GENERAL DE BRIGADA -Criado pela organização militar de 1864 (Ordem do Exército n.º 25). Para ele transitaram os Marechais de Campo e Brigadeiros então existentes. Desapareceu pelas reformas militares de 1911 e os que então existiam ingressaram no quadro dos Generais, criado nessa altura por dec. de 26 de Maio do referido ano.

GENERAL DE DIVISÃO - Este posto foi suprimido pelo art.º 11 do dec. de 26-5-1911, que criou o posto de General. Mantiveram-se, contudo aos Generais de Divisão então existentes, todos os seus direitos e regalias, mas não eram contados no Quadro de Generais.

GENTIL-HOMEM DE ARTILHARIA -Este posto apareceu na artilharia por alturas das campanhas da Restauração. Era o comandante de uma bateria, da qual dirigia os movimentos e colocação.

Há notícia de existir na guarnição de Lisboa apenas dois gentis-homens: um em São Julião da Barra e outro no Castelo de São Jorge. Sabe-se que alguns destes Oficiais foram depois promovidos a Capitães de artilharia.

GOVERNADOR DAS ARMAS -O primeiro Governo das Armas que existiu no País foi o do Algarve, criado por D. Sebastião em 1573, por ser o território continental mais perto da África e donde mais rapidamente poderia prestar qualquer socorro urgente às tropas expedicionárias. Nomeou para o cargo D. Diogo de Sousa, com ordem de preparar meios de transporte para a expedição.

Em 1641, D. João IV criou governadores em todas as Províncias. Este cargo foi suprimido por D. João V, no começo do seu reinado, determinando que essas funções fossem exercidas pelos Mestres de Campo-Generais.

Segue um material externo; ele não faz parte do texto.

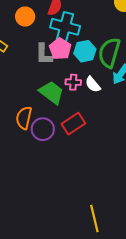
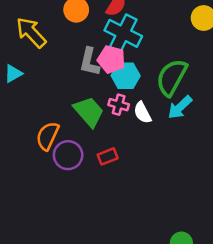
pink pentagon: (60, 49) -> (111, 59), turned -30
cyan hexagon: (85, 51) -> (126, 76), moved
red rectangle: (73, 124) -> (108, 156), size x0.7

Por Dec. de 1762 passaram a ser nomeados como Marechais dos Reais Exércitos. Posteriormente. recebiam a nomeação com a categoria militar que tinham no Exército. Sá da Bandeira extinguiu este cargo em 1836, data em que foram criadas as Divisões Militares.

GOVERNADORES DAS COMARCAS - Cargos criados por carta Régia de 1669 (D. Pedro II); parece ter substituído os Fronteiros-Mores, que existiam anteriormente.

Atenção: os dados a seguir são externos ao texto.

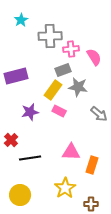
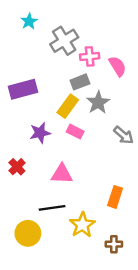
gray cross: (50, 36) -> (64, 41), turned -30
gray star: (78, 87) -> (98, 103), turned 30
pink triangle: (71, 152) -> (62, 174), moved
black line: (30, 158) -> (52, 208), moved

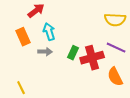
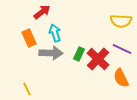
gray arrow: (45, 52) -> (51, 53), size x1.6
red cross: (92, 58) -> (98, 59), turned -30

GUARDA-MOR – Chefe da Guarda pessoal do Rei (20 homens). D. João I nomeou para desempenhar estas funções Martim Afonso de Melo. Por vezes o Capitão de Ginetes era encarregado dessa missão e, nessa altura, a Guarda compunha-se de 200 homens a cavalo.

No tempo de D. Sebastião, a Guarda pessoal do Rei era denominada Guarda de Alabardeiro. Este cargo estava logo a seguir ao de Mordomo-Mor e tinha a patente de Capitão na Guarda do Rei, que se compunha de 20 fidalgos de nobreza conhecida.

Também era conhecido por Guarda-Mor da Câmara, Guarda-Mor da Corte e Capitão dos Cavaleiros da Guarda da Câmara.

INSPECTOR DA ARTILHARIA - Cargo criado por Dec. de 13/5/1807, para inspeccionar a artilharia e as munições da mesma arma.

MAJOR OU SARGENTO-MOR DE BRIGADA - Cargo criado em 1758. Era uma espécie de Adjunto do Comando da Brigada e competia-lhe receber, todas as tardes, as ordens do Sargento-Mor de batalha (Subchefe do E. M., a quem estava directamente subordinado).

MAJOR OU SARGENTO-MOR DA PRAÇA - Cargo criado em 1758 (Adjunto do Governo da Praça). Competia-lhe velar pela segurança daquela, e a colocação das guardas que deviam olhar pela fortaleza. Devia rondar várias vezes e verificar se o serviço era feito com atenção e cuidado.

MARECHAL- Com o cargo de Condestável, D. Fernando criou também o de Marechal, que era o verdadeiro comandante da Hoste e o executor das ordens recebidas do Rei, por intermédio do Condestável. O primeiro português que desempenhou este cargo foi Gonçalo Vaz de Azevedo. D. Afonso V nomeou para desempenhar estas funções D. Fernando Coutinho, continuando o cargo, por muitos anos nesta família. No tempo de D. Manuel era Marechal do Reino outro D. Fernando Coutinho, que em 1509 seguiu para a Índia com uma Esquadra de 15 navios.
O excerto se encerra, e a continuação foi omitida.